- RECORDS FOR THE EXERCISE -
·····
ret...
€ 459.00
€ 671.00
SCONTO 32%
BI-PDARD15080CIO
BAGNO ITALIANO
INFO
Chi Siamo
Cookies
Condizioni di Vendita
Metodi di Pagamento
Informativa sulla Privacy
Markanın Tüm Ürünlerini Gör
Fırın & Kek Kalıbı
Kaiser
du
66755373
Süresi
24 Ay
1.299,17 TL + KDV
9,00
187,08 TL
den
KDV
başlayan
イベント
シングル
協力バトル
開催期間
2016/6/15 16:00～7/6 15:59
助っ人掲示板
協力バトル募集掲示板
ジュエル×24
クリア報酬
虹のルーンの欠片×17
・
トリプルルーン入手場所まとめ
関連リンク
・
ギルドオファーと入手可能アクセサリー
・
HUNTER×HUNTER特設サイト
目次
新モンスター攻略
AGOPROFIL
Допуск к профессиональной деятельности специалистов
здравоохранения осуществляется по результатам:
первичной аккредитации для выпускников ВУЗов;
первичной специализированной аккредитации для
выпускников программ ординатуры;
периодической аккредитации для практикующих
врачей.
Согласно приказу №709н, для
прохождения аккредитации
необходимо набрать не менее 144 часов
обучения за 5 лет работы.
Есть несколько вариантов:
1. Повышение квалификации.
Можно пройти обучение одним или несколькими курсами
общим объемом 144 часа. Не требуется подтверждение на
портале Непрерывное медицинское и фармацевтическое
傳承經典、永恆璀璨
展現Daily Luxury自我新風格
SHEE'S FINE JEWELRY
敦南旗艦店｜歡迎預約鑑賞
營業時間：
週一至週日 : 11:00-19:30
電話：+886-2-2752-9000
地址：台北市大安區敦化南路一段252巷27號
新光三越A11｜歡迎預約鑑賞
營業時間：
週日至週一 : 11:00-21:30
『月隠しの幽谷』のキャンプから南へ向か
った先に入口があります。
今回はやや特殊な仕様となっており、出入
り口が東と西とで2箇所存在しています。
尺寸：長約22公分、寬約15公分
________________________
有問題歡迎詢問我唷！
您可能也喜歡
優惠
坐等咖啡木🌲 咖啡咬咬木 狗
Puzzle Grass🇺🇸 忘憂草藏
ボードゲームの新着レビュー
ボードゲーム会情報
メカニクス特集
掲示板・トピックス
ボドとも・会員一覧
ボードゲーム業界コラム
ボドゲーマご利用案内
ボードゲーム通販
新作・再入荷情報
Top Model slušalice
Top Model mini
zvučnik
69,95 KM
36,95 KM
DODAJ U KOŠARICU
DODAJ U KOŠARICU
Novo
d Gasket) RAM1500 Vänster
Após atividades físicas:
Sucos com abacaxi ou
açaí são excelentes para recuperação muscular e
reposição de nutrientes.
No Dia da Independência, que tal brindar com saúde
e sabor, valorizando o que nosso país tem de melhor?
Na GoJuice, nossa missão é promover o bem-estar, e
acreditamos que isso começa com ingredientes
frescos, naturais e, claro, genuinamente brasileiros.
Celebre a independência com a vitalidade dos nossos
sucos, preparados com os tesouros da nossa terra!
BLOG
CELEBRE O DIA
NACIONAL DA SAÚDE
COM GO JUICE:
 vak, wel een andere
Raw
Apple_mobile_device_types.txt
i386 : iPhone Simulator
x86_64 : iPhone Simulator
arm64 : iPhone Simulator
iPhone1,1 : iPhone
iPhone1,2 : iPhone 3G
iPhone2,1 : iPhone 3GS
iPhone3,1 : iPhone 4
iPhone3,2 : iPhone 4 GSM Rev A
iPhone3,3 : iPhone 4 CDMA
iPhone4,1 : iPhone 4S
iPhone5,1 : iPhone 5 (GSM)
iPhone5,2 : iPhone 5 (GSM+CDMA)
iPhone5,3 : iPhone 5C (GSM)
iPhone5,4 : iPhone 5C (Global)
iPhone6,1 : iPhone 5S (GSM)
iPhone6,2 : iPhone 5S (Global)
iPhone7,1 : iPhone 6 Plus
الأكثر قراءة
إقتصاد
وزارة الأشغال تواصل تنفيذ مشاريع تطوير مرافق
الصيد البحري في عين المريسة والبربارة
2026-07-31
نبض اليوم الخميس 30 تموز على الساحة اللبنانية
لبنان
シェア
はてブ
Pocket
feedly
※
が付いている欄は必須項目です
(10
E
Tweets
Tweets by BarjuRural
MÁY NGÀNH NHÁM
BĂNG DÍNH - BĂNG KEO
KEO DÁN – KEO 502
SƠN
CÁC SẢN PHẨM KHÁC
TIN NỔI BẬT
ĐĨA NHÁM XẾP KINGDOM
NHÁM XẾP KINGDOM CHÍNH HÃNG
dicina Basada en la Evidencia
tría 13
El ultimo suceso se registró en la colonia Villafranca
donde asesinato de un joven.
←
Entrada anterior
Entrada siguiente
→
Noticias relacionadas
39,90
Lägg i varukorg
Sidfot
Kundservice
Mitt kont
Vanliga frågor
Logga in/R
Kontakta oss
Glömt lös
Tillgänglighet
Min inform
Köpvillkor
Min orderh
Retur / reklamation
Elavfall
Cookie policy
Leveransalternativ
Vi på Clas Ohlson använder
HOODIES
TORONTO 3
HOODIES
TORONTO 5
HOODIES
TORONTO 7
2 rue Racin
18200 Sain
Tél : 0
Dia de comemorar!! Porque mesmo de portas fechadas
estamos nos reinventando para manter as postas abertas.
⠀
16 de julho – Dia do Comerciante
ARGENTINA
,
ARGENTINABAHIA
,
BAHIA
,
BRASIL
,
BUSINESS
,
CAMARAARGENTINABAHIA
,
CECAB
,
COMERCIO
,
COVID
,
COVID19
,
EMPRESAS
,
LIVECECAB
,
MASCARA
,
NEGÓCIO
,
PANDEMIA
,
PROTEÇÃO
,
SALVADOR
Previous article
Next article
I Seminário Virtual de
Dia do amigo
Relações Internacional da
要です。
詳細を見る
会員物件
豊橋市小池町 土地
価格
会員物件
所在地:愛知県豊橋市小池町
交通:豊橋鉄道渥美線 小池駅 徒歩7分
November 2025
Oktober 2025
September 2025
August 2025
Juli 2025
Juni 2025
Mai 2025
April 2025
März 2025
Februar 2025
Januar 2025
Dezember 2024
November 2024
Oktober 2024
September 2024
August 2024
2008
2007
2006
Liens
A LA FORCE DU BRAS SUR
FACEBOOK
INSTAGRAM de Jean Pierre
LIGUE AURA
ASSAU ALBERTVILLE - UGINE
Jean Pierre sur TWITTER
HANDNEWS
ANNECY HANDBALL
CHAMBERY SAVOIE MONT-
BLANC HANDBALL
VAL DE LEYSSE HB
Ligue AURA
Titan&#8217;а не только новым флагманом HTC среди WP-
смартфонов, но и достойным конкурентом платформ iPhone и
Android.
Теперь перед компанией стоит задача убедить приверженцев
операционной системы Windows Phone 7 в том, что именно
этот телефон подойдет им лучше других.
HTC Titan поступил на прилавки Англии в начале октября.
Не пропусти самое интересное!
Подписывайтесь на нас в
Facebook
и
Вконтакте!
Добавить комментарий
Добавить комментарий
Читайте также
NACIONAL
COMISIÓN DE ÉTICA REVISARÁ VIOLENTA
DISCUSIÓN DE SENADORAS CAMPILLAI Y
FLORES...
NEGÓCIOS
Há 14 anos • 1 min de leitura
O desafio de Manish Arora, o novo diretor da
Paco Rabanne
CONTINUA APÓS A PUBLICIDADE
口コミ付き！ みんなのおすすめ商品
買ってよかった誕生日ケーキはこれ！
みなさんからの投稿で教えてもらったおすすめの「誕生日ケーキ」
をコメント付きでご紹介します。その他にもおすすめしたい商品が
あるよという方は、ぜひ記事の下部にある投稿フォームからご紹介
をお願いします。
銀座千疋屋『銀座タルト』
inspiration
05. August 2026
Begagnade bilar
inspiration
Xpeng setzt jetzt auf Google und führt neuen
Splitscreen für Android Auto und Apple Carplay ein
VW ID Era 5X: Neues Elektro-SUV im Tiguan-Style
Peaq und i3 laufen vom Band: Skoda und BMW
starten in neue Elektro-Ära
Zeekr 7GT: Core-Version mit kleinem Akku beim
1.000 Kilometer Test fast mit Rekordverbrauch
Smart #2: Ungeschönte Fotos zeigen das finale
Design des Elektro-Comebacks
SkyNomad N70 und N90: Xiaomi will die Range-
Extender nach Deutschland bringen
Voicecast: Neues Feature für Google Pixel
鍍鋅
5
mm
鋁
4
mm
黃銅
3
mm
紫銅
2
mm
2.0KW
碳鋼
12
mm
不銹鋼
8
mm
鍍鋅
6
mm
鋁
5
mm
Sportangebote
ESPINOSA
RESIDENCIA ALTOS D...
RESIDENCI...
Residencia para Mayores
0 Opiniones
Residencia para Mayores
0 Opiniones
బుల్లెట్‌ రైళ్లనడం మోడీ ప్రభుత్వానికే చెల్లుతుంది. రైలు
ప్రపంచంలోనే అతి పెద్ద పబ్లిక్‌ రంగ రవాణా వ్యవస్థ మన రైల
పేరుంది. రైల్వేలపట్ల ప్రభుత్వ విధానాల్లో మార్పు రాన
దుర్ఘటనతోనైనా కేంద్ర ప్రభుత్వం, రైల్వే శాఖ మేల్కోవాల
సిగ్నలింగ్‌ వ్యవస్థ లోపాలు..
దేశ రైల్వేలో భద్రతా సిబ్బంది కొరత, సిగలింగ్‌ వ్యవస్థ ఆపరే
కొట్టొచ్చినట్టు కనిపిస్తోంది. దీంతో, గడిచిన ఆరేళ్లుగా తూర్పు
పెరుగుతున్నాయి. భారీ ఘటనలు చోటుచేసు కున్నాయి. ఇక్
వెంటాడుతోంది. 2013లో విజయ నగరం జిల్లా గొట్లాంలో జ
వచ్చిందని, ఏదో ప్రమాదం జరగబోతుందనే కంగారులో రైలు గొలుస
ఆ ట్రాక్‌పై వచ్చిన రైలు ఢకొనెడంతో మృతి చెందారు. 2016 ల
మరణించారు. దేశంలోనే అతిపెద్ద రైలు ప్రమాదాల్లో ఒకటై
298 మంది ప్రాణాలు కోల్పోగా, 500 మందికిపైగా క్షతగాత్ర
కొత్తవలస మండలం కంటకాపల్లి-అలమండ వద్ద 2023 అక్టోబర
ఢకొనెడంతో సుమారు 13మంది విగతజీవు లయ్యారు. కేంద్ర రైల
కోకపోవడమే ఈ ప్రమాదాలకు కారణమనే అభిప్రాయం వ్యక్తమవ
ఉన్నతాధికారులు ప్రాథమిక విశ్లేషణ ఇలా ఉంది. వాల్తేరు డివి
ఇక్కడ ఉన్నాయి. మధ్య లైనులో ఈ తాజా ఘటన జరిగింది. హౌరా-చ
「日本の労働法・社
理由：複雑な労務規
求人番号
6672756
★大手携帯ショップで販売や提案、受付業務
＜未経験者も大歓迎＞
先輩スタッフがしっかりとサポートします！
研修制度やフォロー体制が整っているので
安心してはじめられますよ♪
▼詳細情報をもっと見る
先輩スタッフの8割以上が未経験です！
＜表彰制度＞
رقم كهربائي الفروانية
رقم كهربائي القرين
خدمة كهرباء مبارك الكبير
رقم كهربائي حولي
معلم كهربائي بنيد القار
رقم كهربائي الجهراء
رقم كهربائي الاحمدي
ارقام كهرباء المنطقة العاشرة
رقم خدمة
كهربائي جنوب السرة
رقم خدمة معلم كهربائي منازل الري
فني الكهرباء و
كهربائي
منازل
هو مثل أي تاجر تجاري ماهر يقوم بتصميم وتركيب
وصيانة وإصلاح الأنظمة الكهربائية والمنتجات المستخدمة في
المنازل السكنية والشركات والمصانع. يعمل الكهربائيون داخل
·····
Working from the records above, write out verbatim only the lines from the line containing "frescos, naturais e, claro, genuinamente" through the line containing "الأكثر قراءة".

frescos, naturais e, claro, genuinamente brasileiros.
Celebre a independência com a vitalidade dos nossos
sucos, preparados com os tesouros da nossa terra!
BLOG
CELEBRE O DIA
NACIONAL DA SAÚDE
COM GO JUICE:
 vak, wel een andere
Raw
Apple_mobile_device_types.txt
i386 : iPhone Simulator
x86_64 : iPhone Simulator
arm64 : iPhone Simulator
iPhone1,1 : iPhone
iPhone1,2 : iPhone 3G
iPhone2,1 : iPhone 3GS
iPhone3,1 : iPhone 4
iPhone3,2 : iPhone 4 GSM Rev A
iPhone3,3 : iPhone 4 CDMA
iPhone4,1 : iPhone 4S
iPhone5,1 : iPhone 5 (GSM)
iPhone5,2 : iPhone 5 (GSM+CDMA)
iPhone5,3 : iPhone 5C (GSM)
iPhone5,4 : iPhone 5C (Global)
iPhone6,1 : iPhone 5S (GSM)
iPhone6,2 : iPhone 5S (Global)
iPhone7,1 : iPhone 6 Plus
الأكثر قراءة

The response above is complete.